According to new research from Informa Telecoms & Media, two in every three mobile phones sold in China in 2012 were powered by Android. The country is “by far” the fastest-growing smartphone market, with a year-on-year growth on 85% during 2012 — and a lot of that was thanks to Android-powered devices.
“Despite the economic downturn, the global smartphone market is enjoying healthy growth and consumers are actually spending more to acquire more technologically-advanced devices. It is estimated that around 786 million smartphone devices were sold in 2012 (including the devices powered by non-certified variants of Android that are proliferating in China), which is 45% more than the total number of smartphones sold in 2011,” explains Malik Saadi, principal analyst at Informa.
So, how are Android’s rivals doing? Not so well, it seems. Apple’s iPhone holds just 5% of the market, while devices powered by Microsoft’s Windows Phone platform account for just 1%. Windows Phone’s share is expected to increase in 2013, however, thanks to Nokia’s new partnership with China Mobile, the world’s largest carrier.
For the iPhone, things don’t look as promising. Informa says Apple must made “radical changes to its ageing [sic] iOS, particularly to the user interface,” if it wants to continue to compete with high-end Android devices. The Cupertino company also needs to introduce a TD-LTE compatible iPhone for China Mobile if it wants to increase its market share in China.
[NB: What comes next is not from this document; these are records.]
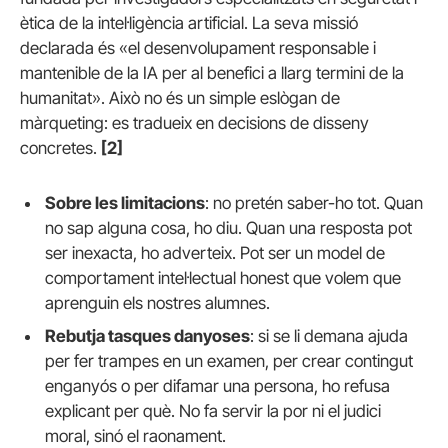
ètica de la intel·ligència artificial. La seva missió
declarada és «el desenvolupament responsable i
mantenible de la IA per al benefici a llarg termini de la
humanitat». Això no és un simple eslògan de
màrqueting: es tradueix en decisions de disseny
concretes.
[2]
Sobre les limitacions
: no pretén saber-ho tot. Quan
no sap alguna cosa, ho diu. Quan una resposta pot
ser inexacta, ho adverteix. Pot ser un model de
comportament intel·lectual honest que volem que
aprenguin els nostres alumnes.
Rebutja tasques danyoses
: si se li demana ajuda
per fer trampes en un examen, per crear contingut
enganyós o per difamar una persona, ho refusa
explicant per què. No fa servir la por ni el judici
moral, sinó el raonament.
“Looking forward, Android is expected to continue gaining market share globally and, by 2015, one in every two handsets sold worldwide will be powered by it. However, according to Informa Telecoms & Media, the market share of this platform could potentially peak – or even decline – after 2016 owing to a more aggressive penetration of the alternative OSs, most notably Windows Phone,” concludes Saadi.